Haberin İngilizcesi için tıklayın
Sosyal medya trollerinden, otoriterizmine, yolsuzluk suçlamalarından, suça iştirak eden bankamatik memurlarına, suçla mücadele adı altında işlenen insan hakları ihlallerinden, olağanüstü hal uygulamalarına...
Marcos iktidarının sonunu getiren haberlerin sahiplerinden, Filipinli kıdemli gazeteci Ellen Tordesillas ile 300 yıl İspanya ve 50 yıl Amerika Birleşik Devletleri sömürgesi olarak yaşayan Filipinler’i konuştuk; Ferdinand Marcos’tan Rodrigo Duterte’ye uzandık... Okuyunca “otoriter coğrafyalar atlası”nda değişen bir şey yok diyeceksiniz, “benzer işler” de cabası.
Dünyada popülist liderlerin devrindeyiz. Avrupa ülkeleri de başta Macaristan Cumhurbaşkanı Orban olmak üzere bu siyasal trendin bir parçası haline geldi; ırkçı, aşırı sağcı liderlerin Avrupa’da güçlenen mevcudiyetinin baskısı altında ülkeler “orta yolcu” çözümler bulma arayışında.
Almanya, bir dönemin sağcı “Demir Leydi”si Merkel iktidarı bırakıyor diye neredeyse karalar bağlamış durumda. Zira Merkel Almanya’yı uzun bir süredir bir bilim insanı dikkati, kutuplaştırmayan siyasi söylemi, ırkçılığa karşı hassas tavrıyla yönetiyor.
Otoriterleşme arttıkça...
Doğuya doğru geldikçe resim iyice karamsarlaşıyor. Türkiye’deki ve Ortadoğu ülkelerindeki durum malum.
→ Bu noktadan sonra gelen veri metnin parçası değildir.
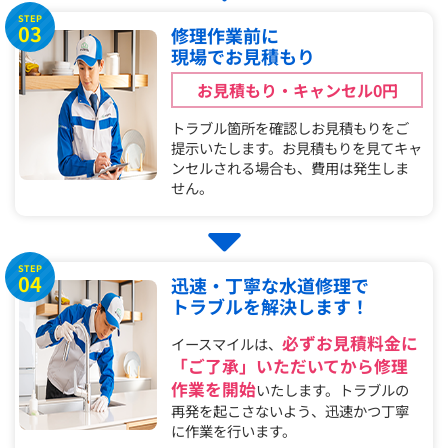
STEP
03
修理作業前に
現場でお見積もり
お見積もり・キャンセル0円
トラブル箇所を確認しお見積もりをご
提示いたします。お見積もりを見てキャ
ンセルされる場合も、費用は発生しま
せん。
STEP
04
迅速・丁寧な水道修理で
トラブルを解決します！
必ずお見積料金に
イースマイルは、
「ご了承」いただいてから修理
作業を開始
いたします。トラブルの
再発を起こさないよう、迅速かつ丁寧
に作業を行います。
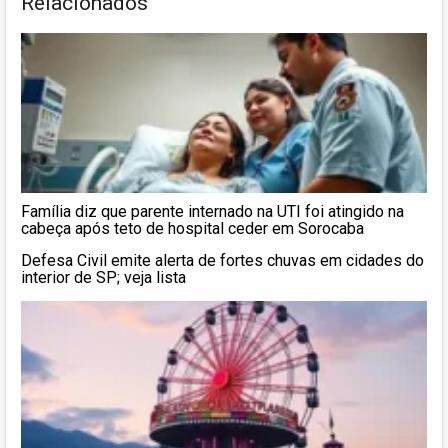
Relacionados
Família diz que parente internado na UTI foi atingido na
cabeça após teto de hospital ceder em Sorocaba
Defesa Civil emite alerta de fortes chuvas em cidades do
interior de SP; veja lista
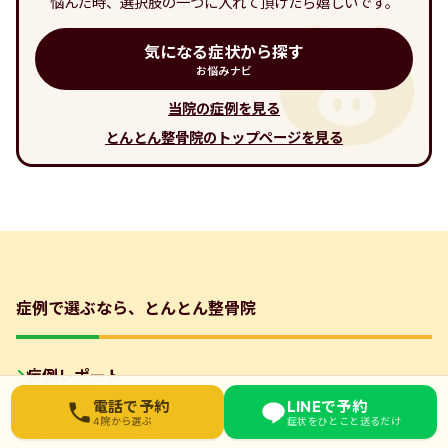
悩んだ時、選択肢の一つに入れて頂けたら嬉しいです。
気になる症状から探す
お悩みナビ
当院の症例を見る
とんとん整骨院のトップページを見る
症例で選ぶなら、とんとん整骨院
症例レポート
お近くの院を選んでください
電話で予約
LINEで予約
4院から選ぶ
症状をひとこと送るだけ
担当スタッフ別症例
東武練馬院
03-6912-3076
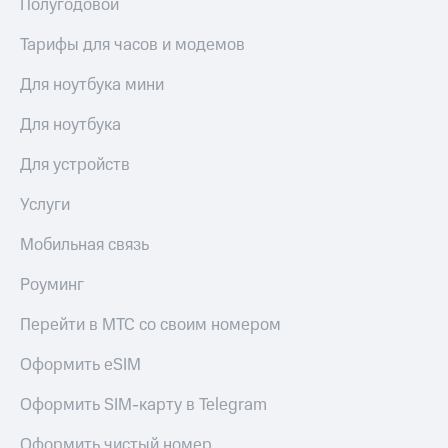
Полугодовой
Тарифы для часов и модемов
Для ноутбука мини
Для ноутбука
Для устройств
Услуги
Мобильная связь
Роуминг
Перейти в МТС со своим номером
Оформить eSIM
Оформить SIM-карту в Telegram
Оформить чистый номер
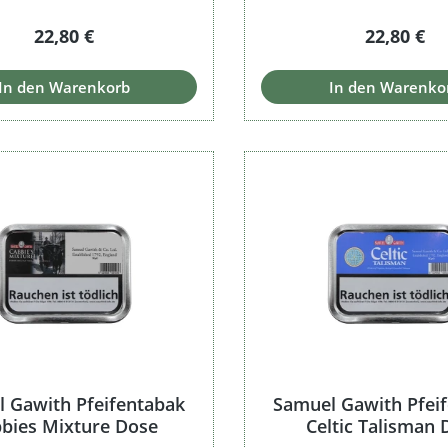
Regulärer Preis:
Regulärer 
22,80 €
22,80 €
In den Warenkorb
In den Warenko
 Gawith Pfeifentabak
Samuel Gawith Pfei
bies Mixture Dose
Celtic Talisman 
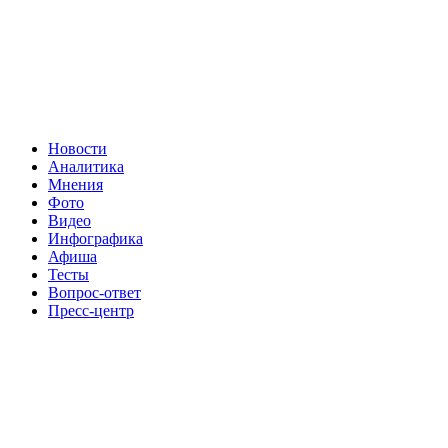
Новости
Аналитика
Мнения
Фото
Видео
Инфографика
Афиша
Тесты
Вопрос-ответ
Пресс-центр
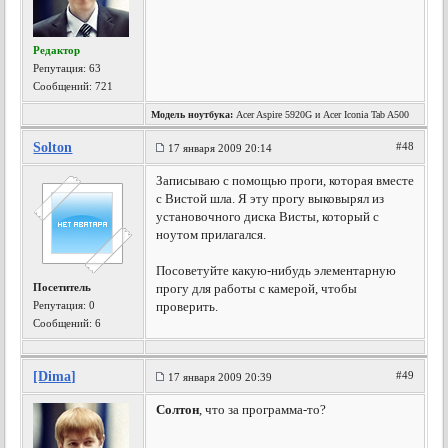
Редактор
Репутация:
63
Сообщений: 721
Модель ноутбука:
Acer Aspire 5920G и Acer Iconia Tab A500
Solton
#48
17 января 2009 20:14
Записываю с помощью проги, которая вместе
с Вистой шла. Я эту прогу выковырял из
установочного диска Висты, который с
ноутом прилагался.
Посоветуйте какую-нибудь элементарную
Посетитель
прогу для работы с камерой, чтобы
Репутация:
0
проверить.
Сообщений: 6
[Dima]
#49
17 января 2009 20:39
Солтон
, что за программа-то?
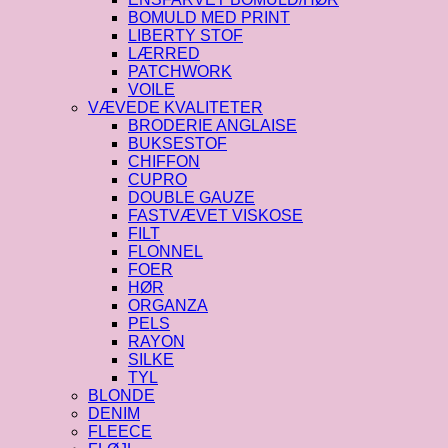
BOMULD MED PRINT
LIBERTY STOF
LÆRRED
PATCHWORK
VOILE
VÆVEDE KVALITETER
BRODERIE ANGLAISE
BUKSESTOF
CHIFFON
CUPRO
DOUBLE GAUZE
FASTVÆVET VISKOSE
FILT
FLONNEL
FOER
HØR
ORGANZA
PELS
RAYON
SILKE
TYL
BLONDE
DENIM
FLEECE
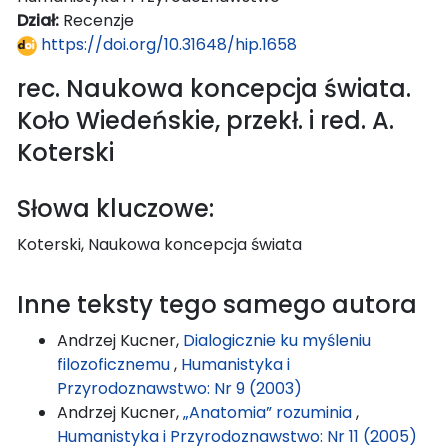
Dział:
Recenzje
https://doi.org/10.31648/hip.1658
rec. Naukowa koncepcja świata.
Koło Wiedeńskie, przekł. i red. A.
Koterski
Słowa kluczowe:
Koterski, Naukowa koncepcja świata
Inne teksty tego samego autora
Andrzej Kucner,
Dialogicznie ku myśleniu
filozoficznemu
,
Humanistyka i
Przyrodoznawstwo: Nr 9 (2003)
Andrzej Kucner,
„Anatomia” rozuminia
,
Humanistyka i Przyrodoznawstwo: Nr 11 (2005)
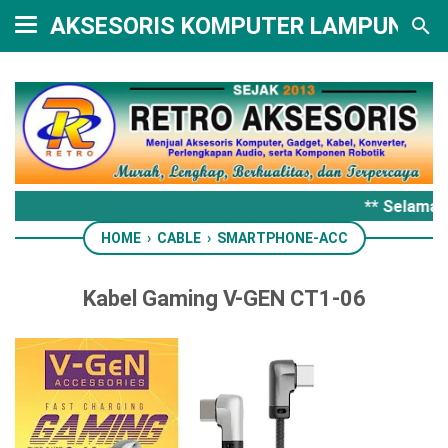
AKSESORIS KOMPUTER LAMPUNG
** Selamat 
HOME
›
CABLE
›
SMARTPHONE-ACC
Kabel Gaming V-GEN CT1-06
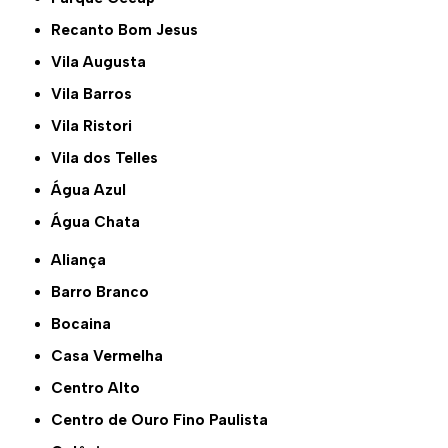
Recanto Bom Jesus
Vila Augusta
Vila Barros
Vila Ristori
Vila dos Telles
Água Azul
Água Chata
Aliança
Barro Branco
Bocaina
Casa Vermelha
Centro Alto
Centro de Ouro Fino Paulista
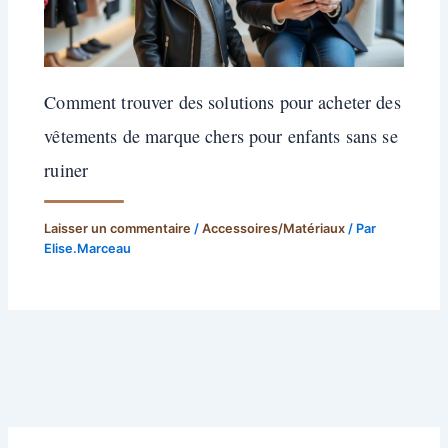
Comment trouver des solutions pour acheter des
vêtements de marque chers pour enfants sans se
ruiner
Laisser un commentaire
/
Accessoires/Matériaux
/ Par
Elise.Marceau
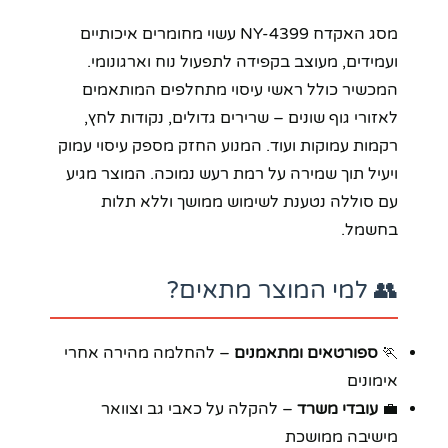
מסג האקדח NY-4399 עשוי מחומרים איכותיים
ועמידים, מעוצב בקפידה לתפעול נוח וארגונומי.
המכשיר כולל ראשי עיסוי מתחלפים המותאמים
לאזורי גוף שונים – שרירים גדולים, נקודות לחץ,
רקמות עמוקות ועוד. המנוע החזק מספק עיסוי עמוק
ויעיל תוך שמירה על רמת רעש נמוכה. המוצר מגיע
עם סוללה נטענת לשימוש ממושך וללא תלות
בחשמל.
👥 למי המוצר מתאים?
🏃
ספורטאים ומתאמנים
– להחלמה מהירה אחרי
אימונים
💼
עובדי משרד
– להקלה על כאבי גב וצוואר
מישיבה ממושכת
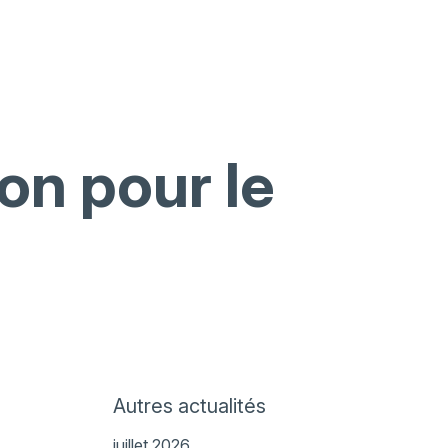
on pour le
Autres actualités
juillet 2026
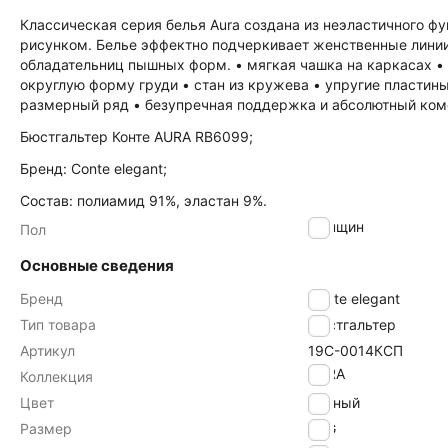
Классическая серия белья Aura создана из неэластичного ф
рисунком. Белье эффектно подчеркивает женственные лини
обладательниц пышных форм. • мягкая чашка на каркасах • 
округлую форму груди • стан из кружева • упругие пластин
размерный ряд • безупречная поддержка и абсолютный ком
Бюстгальтер Конте AURA RB6099;
Бренд: Conte elegant;
Состав: полиамид 91%, эластан 9%.
женщин
Пол
Основные сведения
Бренд
Conte elegant
Тип товара
Бюстгальтер
Артикул
19С-0014КСП
AURA
Коллекция
Цвет
черный
Размер
80G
Son olarak Afganistan’da, ABD’nin çekilme kararının hemen sonrasında Taliban’ın hakimiyetini pekiştirmesi bölgede yeni bir istikrarsızlık yarattı.
Fakat bugün, Asya’nın güneyinde siyasi yapısı tuhaf bir biçimde Türkiye ile benzerlikler de taşıyan bir başka ülkeden, Filipinler’den bahsedeceğiz.
Filipinler’in en tanınan gazetecilerinden birisi Ellen Tordesillas ile Hamburg’un en ünlü parklarından birinde, güneşli ama serin bir günde buluşuyoruz.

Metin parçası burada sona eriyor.